Among the entries below, tally each line containing "finesse"; respond with the total only.

----- DATASET EXCERPTS -----

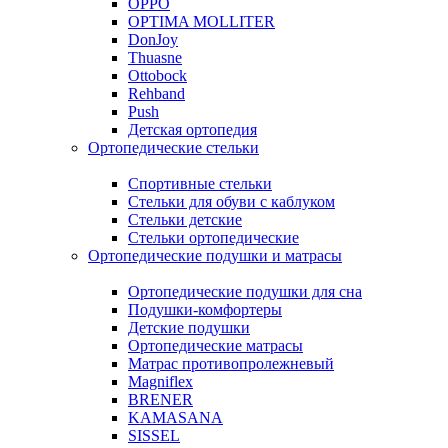
OPPO
OPTIMA MOLLITER
DonJoy
Thuasne
Ottobock
Rehband
Push
Детская ортопедия
Ортопедические стельки
Спортивные стельки
Стельки для обуви с каблуком
Стельки детские
Стельки ортопедические
Ортопедические подушки и матрасы
Ортопедические подушки для сна
Подушки-комфортеры
Детские подушки
Ортопедические матрасы
Матрас противопролежневый
Magniflex
BRENER
KAMASANA
SISSEL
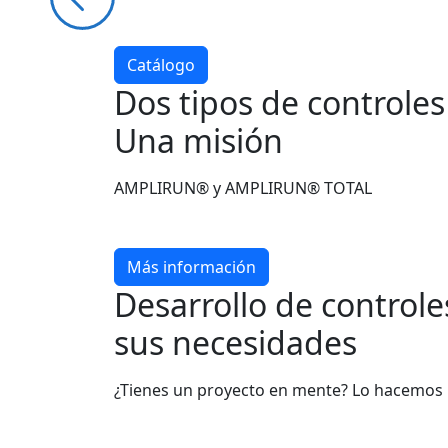
Catálogo
Dos tipos de controle
Una misión
AMPLIRUN® y AMPLIRUN® TOTAL
Más información
Desarrollo de control
sus necesidades
¿Tienes un proyecto en mente? Lo hacemos 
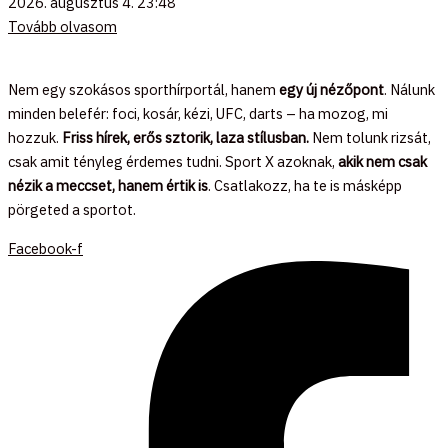
2026. augusztus 4.
23:48
Tovább olvasom
Nem egy szokásos sporthírportál, hanem
egy új nézőpont
. Nálunk
minden belefér: foci, kosár, kézi, UFC, darts – ha mozog, mi
hozzuk.
Friss hírek, erős sztorik, laza stílusban.
Nem tolunk rizsát,
csak amit tényleg érdemes tudni. Sport X azoknak,
akik nem csak
nézik a meccset, hanem értik is
. Csatlakozz, ha te is másképp
pörgeted a sportot.
Facebook-f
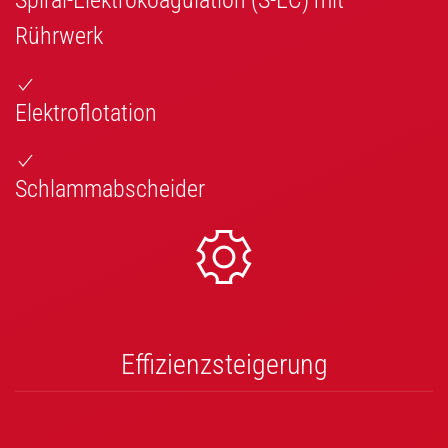
Rührwerk
Elektroflotation
Schlammabscheider
Effizienzsteigerung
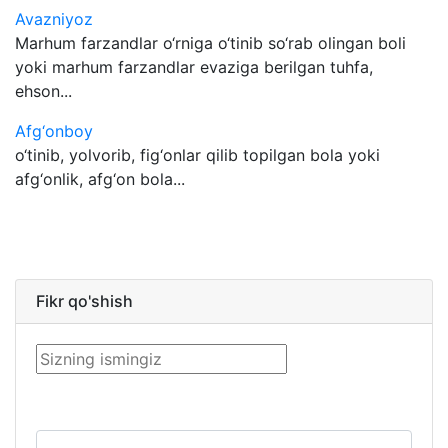
Avazniyoz
Marhum farzandlar o‘rniga o‘tinib so‘rab olingan boli
yoki marhum farzandlar evaziga berilgan tuhfa,
ehson...
Afg‘onboy
o‘tinib, yolvorib, fig‘onlar qilib topilgan bola yoki
afg‘onlik, afg‘on bola...
Fikr qo'shish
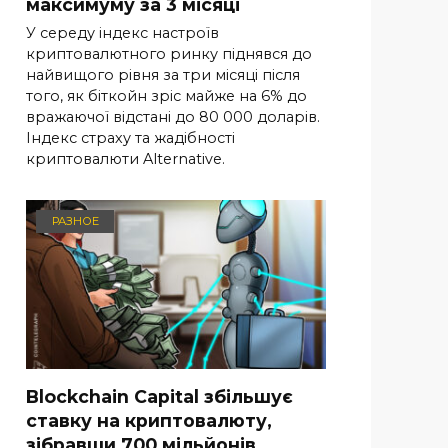
максимуму за 3 місяці
У середу індекс настроїв
криптовалютного ринку піднявся до
найвищого рівня за три місяці після
того, як біткойн зріс майже на 6% до
вражаючої відстані до 80 000 доларів.
Індекс страху та жадібності
криптовалюти Alternative.
РАЗНОЕ
Blockchain Capital збільшує
ставку на криптовалюту,
зібравши 700 мільйонів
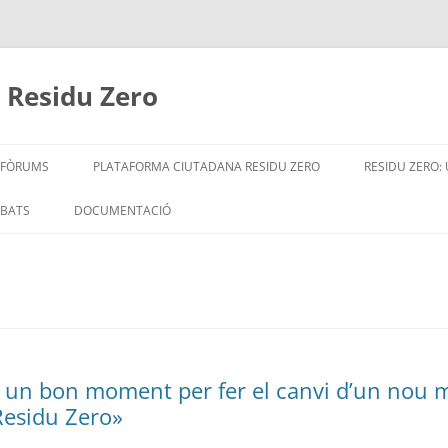
 Residu Zero
S FÒRUMS
PLATAFORMA CIUTADANA RESIDU ZERO
RESIDU ZERO:
UNEIX-TE A L’ESTRATÈGIA
QUI SOM
EBATS
DOCUMENTACIÓ
DOCUMENTACIÓ
 PORTA EN EL
LLISTAT D’ENTITATS ADHERIDES
013): CONSTITUCIÓ DE
 SECTORIALS AMB MÉS
TS
un bon moment per fer el canvi d’un nou mo
2015): JORNADA DE
 Residu Zero»
MBIENTAL MUNICIPAL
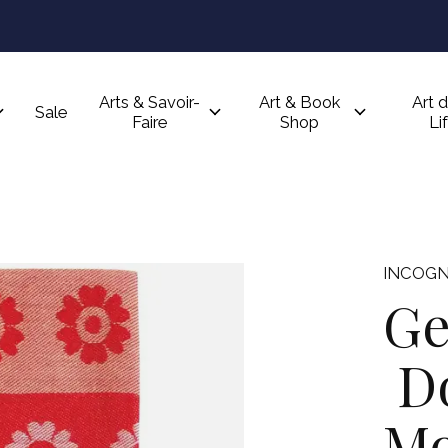
Arts & Savoir-
Art & Book
Art d
Sale
Faire
Shop
Li
INCOGN
Ge
Do
Mo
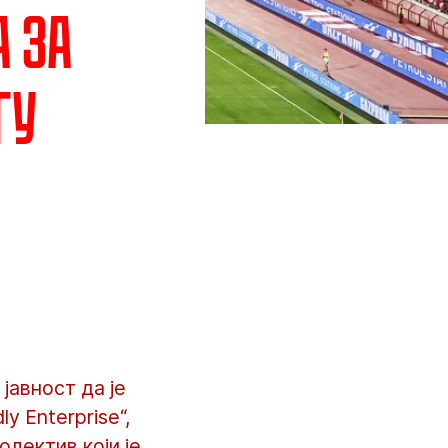
а за
гу
јавност да је
y Enterprise“,
олектив који је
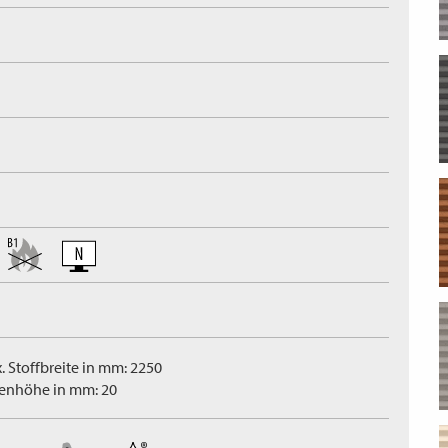
. Stoffbreite in mm: 2250
tenhöhe in mm: 20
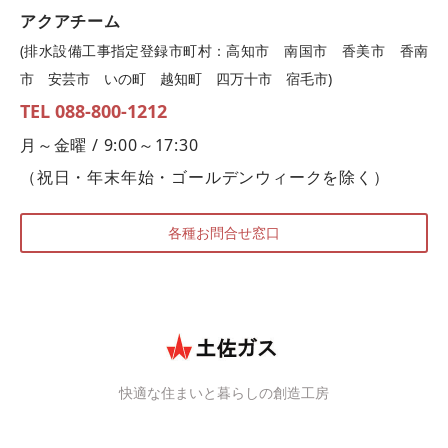
アクアチーム
(排水設備工事指定登録市町村：高知市 南国市 香美市 香南
市 安芸市 いの町 越知町 四万十市 宿毛市)
TEL 088-800-1212
月～金曜 / 9:00～17:30
（祝日・年末年始・ゴールデンウィークを除く）
各種お問合せ窓口
快適な住まいと暮らしの創造工房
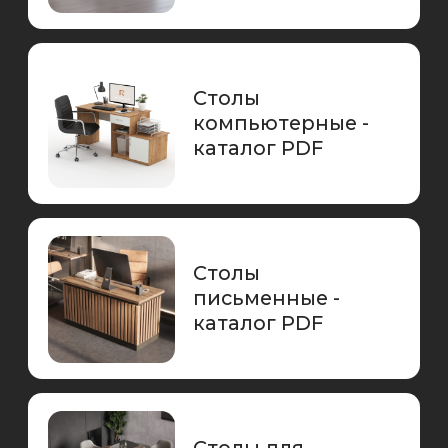
Столы лофт -
каталог PDF
Столы стандарт -
каталог PDF
Шкафы, тумбы,
столики - каталог
PDF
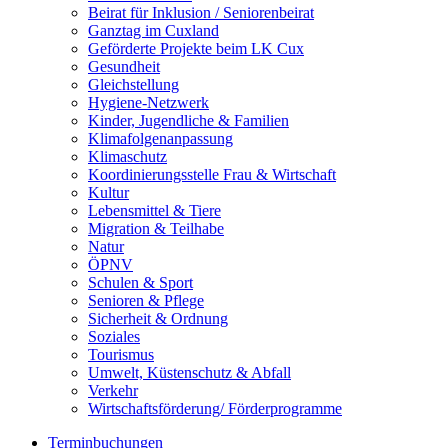
Beirat für Inklusion / Seniorenbeirat
Ganztag im Cuxland
Geförderte Projekte beim LK Cux
Gesundheit
Gleichstellung
Hygiene-Netzwerk
Kinder, Jugendliche & Familien
Klimafolgenanpassung
Klimaschutz
Koordinierungsstelle Frau & Wirtschaft
Kultur
Lebensmittel & Tiere
Migration & Teilhabe
Natur
ÖPNV
Schulen & Sport
Senioren & Pflege
Sicherheit & Ordnung
Soziales
Tourismus
Umwelt, Küstenschutz & Abfall
Verkehr
Wirtschaftsförderung/ Förderprogramme
Terminbuchungen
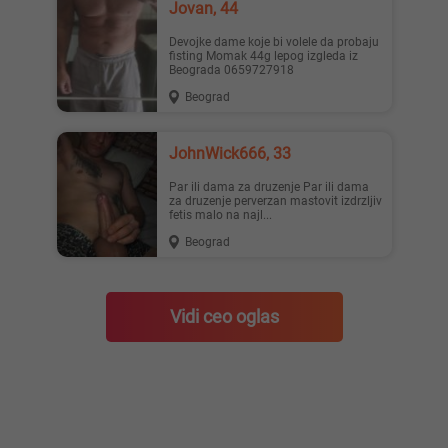
Jovan, 44
Devojke dame koje bi volele da probaju
fisting Momak 44g lepog izgleda iz
Beograda 0659727918
Beograd
JohnWick666, 33
Par ili dama za druzenje Par ili dama
za druzenje perverzan mastovit izdrzljiv
fetis malo na najl...
Beograd
Vidi ceo oglas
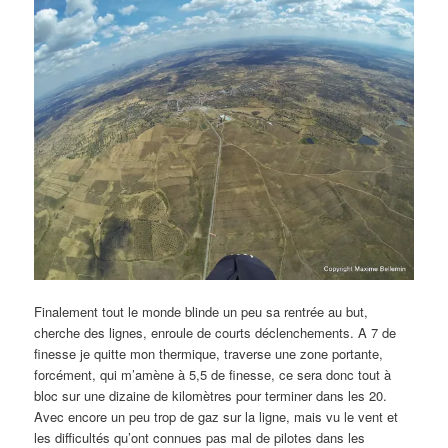
Finalement tout le monde blinde un peu sa rentrée au but,
cherche des lignes, enroule de courts déclenchements. A 7 de
finesse je quitte mon thermique, traverse une zone portante,
forcément, qui m’amène à 5,5 de finesse, ce sera donc tout à
bloc sur une dizaine de kilomètres pour terminer dans les 20.
Avec encore un peu trop de gaz sur la ligne, mais vu le vent et
les difficultés qu’ont connues pas mal de pilotes dans les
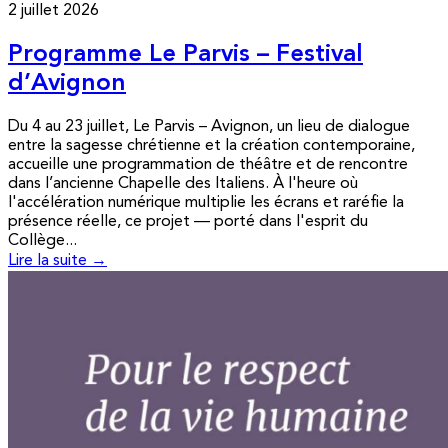
2 juillet 2026
Programme Le Parvis – Festival
d’Avignon
Du 4 au 23 juillet, Le Parvis – Avignon, un lieu de dialogue
entre la sagesse chrétienne et la création contemporaine,
accueille une programmation de théâtre et de rencontre
dans l’ancienne Chapelle des Italiens. À l'heure où
l'accélération numérique multiplie les écrans et raréfie la
présence réelle, ce projet — porté dans l'esprit du
Collège...
Lire la suite →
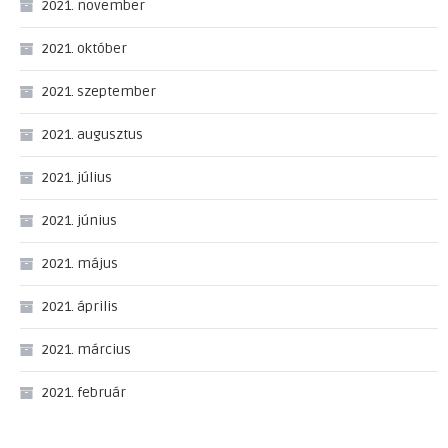
2021. november
2021. október
2021. szeptember
2021. augusztus
2021. július
2021. június
2021. május
2021. április
2021. március
2021. február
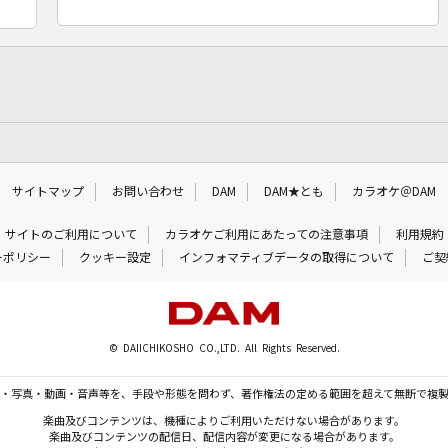
サイトマップ
お問い合わせ
DAM
DAM★とも
カラオケ＠DAM
サイトのご利用について
カラオケご利用にあたっての注意事項
利用規約
ーポリシー
クッキー設定
インフォマティブデータの取得について
ご契
© DAIICHIKOSHO CO.,LTD. All Rights Reserved.
・写真・動画・音声等を、手段や形態を問わず、著作権法の定める範囲を超えて無断で複
楽曲及びコンテンツは、機種によりご利用いただけない場合があります。
楽曲及びコンテンツの配信日、配信内容が変更になる場合があります。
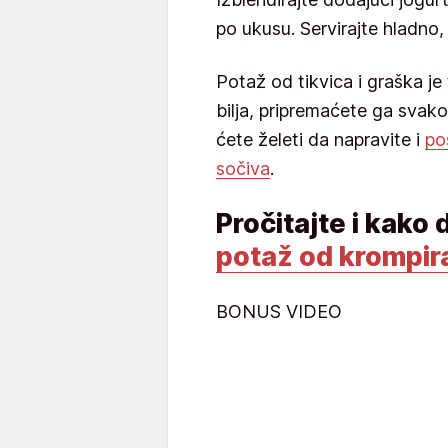
po ukusu. Servirajte hladno
Potaž od tikvica i graška j
bilja, pripremaćete ga svak
ćete želeti da napravite i
po
sočiva
.
Pročitajte i kako
potaž od krompira
BONUS VIDEO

-----

▶ **TASK SOLUTION**:
2